EXERCISE PROMPT ▸ Skip the images and return the records below exactly.

THE RECORDS ▸
..............................

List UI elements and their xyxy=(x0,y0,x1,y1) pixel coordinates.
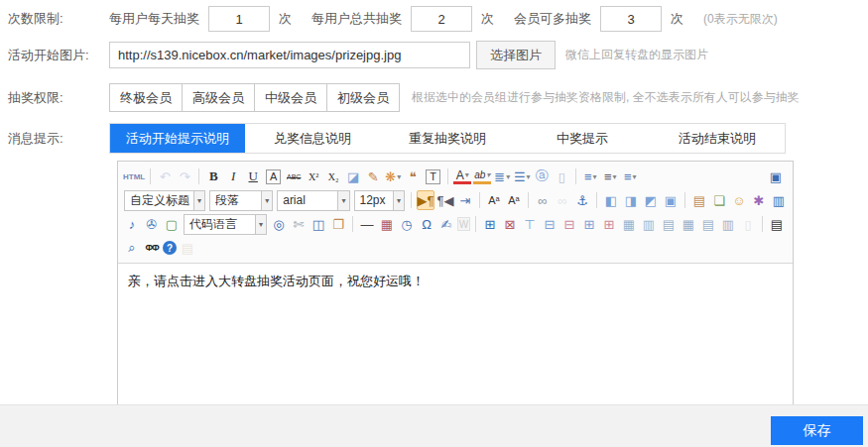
font-border-icon[interactable]: A xyxy=(266,169,281,184)
format-painter-icon[interactable]: ✎ xyxy=(364,167,382,186)
bold-icon[interactable]: B xyxy=(204,167,222,186)
dropdown-arrow-icon[interactable]: ▾ xyxy=(337,191,348,210)
image-inline-icon[interactable]: ◨ xyxy=(622,190,640,210)
member-group-button[interactable]: 高级会员 xyxy=(182,83,255,112)
print-icon[interactable]: ▤ xyxy=(768,214,786,234)
insert-table-icon[interactable]: ⊞ xyxy=(481,214,499,234)
editor-content[interactable]: 亲，请点击进入大转盘抽奖活动页面，祝您好运哦！ xyxy=(118,264,793,409)
font-size-select[interactable]: 12px▾ xyxy=(354,190,406,211)
line-height-icon[interactable]: ≡▾ xyxy=(621,167,639,186)
code-language-select[interactable]: 代码语言▾ xyxy=(184,214,267,235)
quick-doc-icon[interactable]: ✍ xyxy=(437,214,455,234)
font-family-select[interactable]: arial▾ xyxy=(277,190,349,211)
limit-count-input[interactable] xyxy=(600,6,662,32)
image-album-icon[interactable]: ❏ xyxy=(710,190,728,210)
insert-code-icon[interactable]: ▢ xyxy=(163,214,181,234)
indent-icon[interactable]: ⇥ xyxy=(456,190,474,210)
image-center-icon[interactable]: ▣ xyxy=(662,190,680,210)
strikethrough-icon[interactable]: ABC xyxy=(285,167,303,186)
preview-icon[interactable]: ⌕ xyxy=(123,238,141,258)
calendar-icon[interactable]: ▦ xyxy=(378,214,396,234)
insert-col-icon[interactable]: ⊞ xyxy=(580,214,598,234)
help-icon[interactable]: ? xyxy=(163,241,177,255)
message-tab[interactable]: 兑奖信息说明 xyxy=(245,124,380,153)
html-source-icon[interactable]: HTML xyxy=(123,167,145,186)
dropdown-arrow-icon[interactable]: ▾ xyxy=(261,191,272,210)
scrawl-icon[interactable]: ✱ xyxy=(750,190,768,210)
dropdown-arrow-icon[interactable]: ▾ xyxy=(393,191,404,210)
subscript-icon[interactable]: X₂ xyxy=(324,167,342,186)
split-cells-icon[interactable]: ▦ xyxy=(680,214,697,234)
superscript-icon[interactable]: X² xyxy=(305,167,322,186)
auto-typeset-icon[interactable]: ❋▾ xyxy=(384,167,402,186)
merge-down-icon[interactable]: ▤ xyxy=(660,214,678,234)
member-group-button[interactable]: 中级会员 xyxy=(254,83,327,112)
find-replace-icon[interactable]: ФФ xyxy=(143,238,161,258)
snapshot-icon[interactable]: ❐ xyxy=(329,214,347,234)
undo-icon[interactable]: ↶ xyxy=(156,167,174,186)
message-tab[interactable]: 活动开始提示说明 xyxy=(110,124,245,153)
attachment-icon[interactable]: ✇ xyxy=(143,214,161,234)
save-button[interactable]: 保存 xyxy=(771,416,863,445)
dropdown-arrow-icon[interactable]: ▾ xyxy=(255,215,266,234)
insert-image-icon[interactable]: ▤ xyxy=(690,190,708,210)
redo-icon[interactable]: ↷ xyxy=(176,167,193,186)
lowercase-icon[interactable]: Aᵃ xyxy=(505,190,523,210)
font-color-icon[interactable]: A▾ xyxy=(453,168,471,184)
image-left-icon[interactable]: ◧ xyxy=(602,190,620,210)
paste-icon[interactable]: ▤ xyxy=(179,238,196,258)
link-icon[interactable]: ∞ xyxy=(534,190,552,210)
new-document-icon[interactable]: ▯ xyxy=(553,167,570,186)
message-tab[interactable]: 重复抽奖说明 xyxy=(380,124,515,153)
dropdown-arrow-icon[interactable]: ▾ xyxy=(193,191,204,210)
member-group-button[interactable]: 终极会员 xyxy=(109,83,183,112)
member-group-button[interactable]: 初级会员 xyxy=(326,83,400,112)
omega-icon[interactable]: Ω xyxy=(418,214,435,234)
delete-table-icon[interactable]: ⊠ xyxy=(501,214,519,234)
message-tab[interactable]: 中奖提示 xyxy=(515,124,650,153)
indent-align-icon[interactable]: ≡▾ xyxy=(581,167,599,186)
delete-row-icon[interactable]: ⊟ xyxy=(560,214,578,234)
merge-cells-icon[interactable]: ▦ xyxy=(620,214,638,234)
image-right-icon[interactable]: ◩ xyxy=(642,190,660,210)
anchor-a-icon[interactable]: ⓐ xyxy=(533,167,551,186)
video-icon[interactable]: ▥ xyxy=(770,190,788,210)
underline-icon[interactable]: U xyxy=(244,167,262,186)
limit-count-input[interactable] xyxy=(411,6,472,32)
table-title-icon[interactable]: ⊤ xyxy=(521,214,539,234)
doc-template-icon[interactable]: ▯ xyxy=(739,214,757,234)
start-image-url-input[interactable] xyxy=(109,42,470,68)
highlight-color-icon[interactable]: ab▾ xyxy=(473,168,491,184)
text-align-icon[interactable]: ≡▾ xyxy=(601,167,619,186)
merge-right-icon[interactable]: ▥ xyxy=(640,214,658,234)
horizontal-rule-icon[interactable]: — xyxy=(358,214,376,234)
uppercase-icon[interactable]: Aᵃ xyxy=(485,190,503,210)
split-col-icon[interactable]: ▥ xyxy=(719,214,737,234)
eraser-icon[interactable]: ◪ xyxy=(344,167,362,186)
anchor-icon[interactable]: ⚓ xyxy=(573,190,591,210)
limit-count-input[interactable] xyxy=(208,6,270,32)
message-tab[interactable]: 活动结束说明 xyxy=(650,124,785,153)
custom-title-select[interactable]: 自定义标题▾ xyxy=(124,190,205,211)
italic-icon[interactable]: I xyxy=(224,167,242,186)
split-row-icon[interactable]: ▤ xyxy=(699,214,717,234)
paste-text-icon[interactable]: T xyxy=(426,169,440,184)
ltr-paragraph-icon[interactable]: ▶¶ xyxy=(417,190,434,210)
emoticon-icon[interactable]: ☺ xyxy=(730,190,748,210)
unordered-list-icon[interactable]: ☰▾ xyxy=(513,167,531,186)
unlink-icon[interactable]: ∞ xyxy=(554,190,571,210)
blockquote-icon[interactable]: ❝ xyxy=(404,167,422,186)
choose-image-button[interactable]: 选择图片 xyxy=(476,41,556,69)
paragraph-select[interactable]: 段落▾ xyxy=(209,190,273,211)
music-icon[interactable]: ♪ xyxy=(123,214,141,234)
iframe-icon[interactable]: ◫ xyxy=(310,214,327,234)
delete-col-icon[interactable]: ⊞ xyxy=(600,214,618,234)
ordered-list-icon[interactable]: ≣▾ xyxy=(493,167,511,186)
word-import-icon[interactable]: W xyxy=(457,217,470,231)
flash-icon[interactable]: ◎ xyxy=(270,214,288,234)
insert-row-icon[interactable]: ⊟ xyxy=(541,214,558,234)
clock-icon[interactable]: ◷ xyxy=(398,214,416,234)
fullscreen-icon[interactable]: ▣ xyxy=(767,167,785,186)
rtl-paragraph-icon[interactable]: ¶◀ xyxy=(436,190,454,210)
pagebreak-icon[interactable]: ✄ xyxy=(290,214,308,234)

..............................

EXERCISE OUTPUT ▸
List UI elements and their xyxy=(x0,y0,x1,y1) pixel coordinates.
font-border-icon[interactable]: A xyxy=(266,169,281,184)
format-painter-icon[interactable]: ✎ xyxy=(364,167,382,186)
bold-icon[interactable]: B xyxy=(204,167,222,186)
dropdown-arrow-icon[interactable]: ▾ xyxy=(337,191,348,210)
image-inline-icon[interactable]: ◨ xyxy=(622,190,640,210)
member-group-button[interactable]: 高级会员 xyxy=(182,83,255,112)
print-icon[interactable]: ▤ xyxy=(768,214,786,234)
insert-table-icon[interactable]: ⊞ xyxy=(481,214,499,234)
editor-content[interactable]: 亲，请点击进入大转盘抽奖活动页面，祝您好运哦！ xyxy=(118,264,793,409)
font-size-select[interactable]: 12px▾ xyxy=(354,190,406,211)
line-height-icon[interactable]: ≡▾ xyxy=(621,167,639,186)
code-language-select[interactable]: 代码语言▾ xyxy=(184,214,267,235)
quick-doc-icon[interactable]: ✍ xyxy=(437,214,455,234)
font-family-select[interactable]: arial▾ xyxy=(277,190,349,211)
limit-count-input[interactable] xyxy=(600,6,662,32)
image-album-icon[interactable]: ❏ xyxy=(710,190,728,210)
insert-code-icon[interactable]: ▢ xyxy=(163,214,181,234)
indent-icon[interactable]: ⇥ xyxy=(456,190,474,210)
image-center-icon[interactable]: ▣ xyxy=(662,190,680,210)
strikethrough-icon[interactable]: ABC xyxy=(285,167,303,186)
preview-icon[interactable]: ⌕ xyxy=(123,238,141,258)
calendar-icon[interactable]: ▦ xyxy=(378,214,396,234)
insert-col-icon[interactable]: ⊞ xyxy=(580,214,598,234)
help-icon[interactable]: ? xyxy=(163,241,177,255)
message-tab[interactable]: 兑奖信息说明 xyxy=(245,124,380,153)
html-source-icon[interactable]: HTML xyxy=(123,167,145,186)
dropdown-arrow-icon[interactable]: ▾ xyxy=(261,191,272,210)
scrawl-icon[interactable]: ✱ xyxy=(750,190,768,210)
dropdown-arrow-icon[interactable]: ▾ xyxy=(393,191,404,210)
subscript-icon[interactable]: X₂ xyxy=(324,167,342,186)
split-cells-icon[interactable]: ▦ xyxy=(680,214,697,234)
superscript-icon[interactable]: X² xyxy=(305,167,322,186)
auto-typeset-icon[interactable]: ❋▾ xyxy=(384,167,402,186)
merge-down-icon[interactable]: ▤ xyxy=(660,214,678,234)
member-group-button[interactable]: 中级会员 xyxy=(254,83,327,112)
find-replace-icon[interactable]: ФФ xyxy=(143,238,161,258)
snapshot-icon[interactable]: ❐ xyxy=(329,214,347,234)
undo-icon[interactable]: ↶ xyxy=(156,167,174,186)
message-tab[interactable]: 活动开始提示说明 xyxy=(110,124,245,153)
attachment-icon[interactable]: ✇ xyxy=(143,214,161,234)
save-button[interactable]: 保存 xyxy=(771,416,863,445)
dropdown-arrow-icon[interactable]: ▾ xyxy=(255,215,266,234)
insert-image-icon[interactable]: ▤ xyxy=(690,190,708,210)
redo-icon[interactable]: ↷ xyxy=(176,167,193,186)
lowercase-icon[interactable]: Aᵃ xyxy=(505,190,523,210)
font-color-icon[interactable]: A▾ xyxy=(453,168,471,184)
image-left-icon[interactable]: ◧ xyxy=(602,190,620,210)
paste-icon[interactable]: ▤ xyxy=(179,238,196,258)
link-icon[interactable]: ∞ xyxy=(534,190,552,210)
new-document-icon[interactable]: ▯ xyxy=(553,167,570,186)
message-tab[interactable]: 重复抽奖说明 xyxy=(380,124,515,153)
dropdown-arrow-icon[interactable]: ▾ xyxy=(193,191,204,210)
member-group-button[interactable]: 终极会员 xyxy=(109,83,183,112)
member-group-button[interactable]: 初级会员 xyxy=(326,83,400,112)
omega-icon[interactable]: Ω xyxy=(418,214,435,234)
delete-table-icon[interactable]: ⊠ xyxy=(501,214,519,234)
message-tab[interactable]: 中奖提示 xyxy=(515,124,650,153)
indent-align-icon[interactable]: ≡▾ xyxy=(581,167,599,186)
delete-row-icon[interactable]: ⊟ xyxy=(560,214,578,234)
merge-cells-icon[interactable]: ▦ xyxy=(620,214,638,234)
image-right-icon[interactable]: ◩ xyxy=(642,190,660,210)
anchor-a-icon[interactable]: ⓐ xyxy=(533,167,551,186)
video-icon[interactable]: ▥ xyxy=(770,190,788,210)
underline-icon[interactable]: U xyxy=(244,167,262,186)
limit-count-input[interactable] xyxy=(411,6,472,32)
table-title-icon[interactable]: ⊤ xyxy=(521,214,539,234)
doc-template-icon[interactable]: ▯ xyxy=(739,214,757,234)
start-image-url-input[interactable] xyxy=(109,42,470,68)
highlight-color-icon[interactable]: ab▾ xyxy=(473,168,491,184)
text-align-icon[interactable]: ≡▾ xyxy=(601,167,619,186)
merge-right-icon[interactable]: ▥ xyxy=(640,214,658,234)
horizontal-rule-icon[interactable]: — xyxy=(358,214,376,234)
uppercase-icon[interactable]: Aᵃ xyxy=(485,190,503,210)
split-col-icon[interactable]: ▥ xyxy=(719,214,737,234)
eraser-icon[interactable]: ◪ xyxy=(344,167,362,186)
anchor-icon[interactable]: ⚓ xyxy=(573,190,591,210)
limit-count-input[interactable] xyxy=(208,6,270,32)
message-tab[interactable]: 活动结束说明 xyxy=(650,124,785,153)
custom-title-select[interactable]: 自定义标题▾ xyxy=(124,190,205,211)
italic-icon[interactable]: I xyxy=(224,167,242,186)
split-row-icon[interactable]: ▤ xyxy=(699,214,717,234)
paste-text-icon[interactable]: T xyxy=(426,169,440,184)
ltr-paragraph-icon[interactable]: ▶¶ xyxy=(417,190,434,210)
emoticon-icon[interactable]: ☺ xyxy=(730,190,748,210)
unordered-list-icon[interactable]: ☰▾ xyxy=(513,167,531,186)
unlink-icon[interactable]: ∞ xyxy=(554,190,571,210)
blockquote-icon[interactable]: ❝ xyxy=(404,167,422,186)
choose-image-button[interactable]: 选择图片 xyxy=(476,41,556,69)
paragraph-select[interactable]: 段落▾ xyxy=(209,190,273,211)
music-icon[interactable]: ♪ xyxy=(123,214,141,234)
iframe-icon[interactable]: ◫ xyxy=(310,214,327,234)
delete-col-icon[interactable]: ⊞ xyxy=(600,214,618,234)
ordered-list-icon[interactable]: ≣▾ xyxy=(493,167,511,186)
word-import-icon[interactable]: W xyxy=(457,217,470,231)
flash-icon[interactable]: ◎ xyxy=(270,214,288,234)
insert-row-icon[interactable]: ⊟ xyxy=(541,214,558,234)
clock-icon[interactable]: ◷ xyxy=(398,214,416,234)
fullscreen-icon[interactable]: ▣ xyxy=(767,167,785,186)
rtl-paragraph-icon[interactable]: ¶◀ xyxy=(436,190,454,210)
pagebreak-icon[interactable]: ✄ xyxy=(290,214,308,234)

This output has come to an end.